====== Records provided ======
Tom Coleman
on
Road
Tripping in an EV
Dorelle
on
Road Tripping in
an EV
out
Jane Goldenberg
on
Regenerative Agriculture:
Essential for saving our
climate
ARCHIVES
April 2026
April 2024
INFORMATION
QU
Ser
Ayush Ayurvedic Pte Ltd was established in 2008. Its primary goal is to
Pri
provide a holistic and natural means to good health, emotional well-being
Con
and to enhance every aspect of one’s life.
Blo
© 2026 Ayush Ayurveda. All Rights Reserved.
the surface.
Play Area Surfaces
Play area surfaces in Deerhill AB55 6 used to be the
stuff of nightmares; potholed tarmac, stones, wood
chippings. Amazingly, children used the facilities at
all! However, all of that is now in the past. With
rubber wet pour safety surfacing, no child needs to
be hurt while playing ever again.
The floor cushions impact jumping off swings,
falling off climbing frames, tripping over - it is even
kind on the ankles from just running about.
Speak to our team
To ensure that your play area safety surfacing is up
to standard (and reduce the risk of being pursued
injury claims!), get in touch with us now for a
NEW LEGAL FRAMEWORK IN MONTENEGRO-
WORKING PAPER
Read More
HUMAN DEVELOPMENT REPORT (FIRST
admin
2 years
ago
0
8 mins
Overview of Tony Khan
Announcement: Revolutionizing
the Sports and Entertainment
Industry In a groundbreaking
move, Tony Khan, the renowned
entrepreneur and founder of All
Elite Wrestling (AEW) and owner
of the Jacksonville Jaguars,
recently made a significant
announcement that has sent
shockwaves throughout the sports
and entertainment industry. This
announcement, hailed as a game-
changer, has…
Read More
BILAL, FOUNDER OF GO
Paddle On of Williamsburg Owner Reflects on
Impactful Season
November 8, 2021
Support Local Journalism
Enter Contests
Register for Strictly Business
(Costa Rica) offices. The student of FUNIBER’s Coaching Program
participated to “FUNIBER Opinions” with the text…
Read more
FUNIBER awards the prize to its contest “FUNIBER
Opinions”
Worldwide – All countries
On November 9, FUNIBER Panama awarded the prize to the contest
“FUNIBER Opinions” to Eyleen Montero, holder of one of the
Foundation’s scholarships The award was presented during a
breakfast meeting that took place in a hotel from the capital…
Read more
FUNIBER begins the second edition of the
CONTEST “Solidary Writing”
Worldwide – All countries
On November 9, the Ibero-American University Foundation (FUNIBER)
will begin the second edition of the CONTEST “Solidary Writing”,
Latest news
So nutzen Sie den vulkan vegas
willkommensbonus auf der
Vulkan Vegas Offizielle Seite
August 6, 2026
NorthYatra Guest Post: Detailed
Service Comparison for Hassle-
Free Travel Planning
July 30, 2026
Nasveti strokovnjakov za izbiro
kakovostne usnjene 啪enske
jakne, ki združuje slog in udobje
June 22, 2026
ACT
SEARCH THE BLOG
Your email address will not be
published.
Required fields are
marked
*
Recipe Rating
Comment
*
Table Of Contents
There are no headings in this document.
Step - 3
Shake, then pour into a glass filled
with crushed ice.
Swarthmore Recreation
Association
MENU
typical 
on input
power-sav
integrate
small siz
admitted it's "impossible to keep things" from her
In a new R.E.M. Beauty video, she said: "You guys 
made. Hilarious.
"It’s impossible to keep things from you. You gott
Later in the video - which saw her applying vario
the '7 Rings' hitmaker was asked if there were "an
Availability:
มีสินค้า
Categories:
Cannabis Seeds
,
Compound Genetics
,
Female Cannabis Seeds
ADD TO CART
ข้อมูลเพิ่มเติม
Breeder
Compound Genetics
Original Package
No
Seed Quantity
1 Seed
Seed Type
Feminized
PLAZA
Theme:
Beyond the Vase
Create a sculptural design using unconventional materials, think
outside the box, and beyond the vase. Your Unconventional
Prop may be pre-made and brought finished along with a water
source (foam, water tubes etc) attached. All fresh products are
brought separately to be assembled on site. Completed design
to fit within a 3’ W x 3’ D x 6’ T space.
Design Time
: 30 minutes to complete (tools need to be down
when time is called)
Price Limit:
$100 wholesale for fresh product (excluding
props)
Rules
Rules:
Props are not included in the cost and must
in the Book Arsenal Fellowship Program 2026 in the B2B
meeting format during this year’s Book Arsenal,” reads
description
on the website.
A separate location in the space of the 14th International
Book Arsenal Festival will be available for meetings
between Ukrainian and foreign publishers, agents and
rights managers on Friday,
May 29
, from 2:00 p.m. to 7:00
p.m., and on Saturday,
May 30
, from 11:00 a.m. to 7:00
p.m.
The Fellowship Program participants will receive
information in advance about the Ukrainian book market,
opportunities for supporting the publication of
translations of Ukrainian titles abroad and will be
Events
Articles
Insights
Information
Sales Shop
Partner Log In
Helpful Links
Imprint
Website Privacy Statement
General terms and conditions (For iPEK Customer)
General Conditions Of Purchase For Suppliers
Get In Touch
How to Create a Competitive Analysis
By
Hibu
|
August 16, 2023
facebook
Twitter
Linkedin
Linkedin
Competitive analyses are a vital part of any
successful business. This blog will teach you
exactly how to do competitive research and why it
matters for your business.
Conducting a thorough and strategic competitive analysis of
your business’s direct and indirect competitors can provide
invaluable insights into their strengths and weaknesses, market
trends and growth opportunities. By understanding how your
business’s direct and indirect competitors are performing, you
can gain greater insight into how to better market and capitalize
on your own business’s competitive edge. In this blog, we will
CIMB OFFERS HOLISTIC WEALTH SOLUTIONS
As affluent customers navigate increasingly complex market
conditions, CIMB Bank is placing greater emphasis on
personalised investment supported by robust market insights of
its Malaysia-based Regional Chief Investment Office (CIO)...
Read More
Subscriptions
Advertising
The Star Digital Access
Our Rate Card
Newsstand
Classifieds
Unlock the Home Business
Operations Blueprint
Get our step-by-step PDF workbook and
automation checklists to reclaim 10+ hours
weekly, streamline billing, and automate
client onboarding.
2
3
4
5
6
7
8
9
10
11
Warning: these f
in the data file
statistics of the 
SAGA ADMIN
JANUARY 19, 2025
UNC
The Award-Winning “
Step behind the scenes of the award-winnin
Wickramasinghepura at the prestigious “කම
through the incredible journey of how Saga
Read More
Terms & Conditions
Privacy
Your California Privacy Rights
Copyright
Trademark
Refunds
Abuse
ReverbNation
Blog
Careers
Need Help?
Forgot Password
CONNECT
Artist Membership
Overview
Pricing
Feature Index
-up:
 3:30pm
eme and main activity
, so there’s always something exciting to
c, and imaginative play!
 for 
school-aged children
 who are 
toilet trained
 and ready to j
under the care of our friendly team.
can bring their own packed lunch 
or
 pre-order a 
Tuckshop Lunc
======
**Problem details:**
Working from the entries above, return all lines that contain "video".

**Output for this exercise:**
In a new R.E.M. Beauty video, she said: "You guys 
Later in the video - which saw her applying vario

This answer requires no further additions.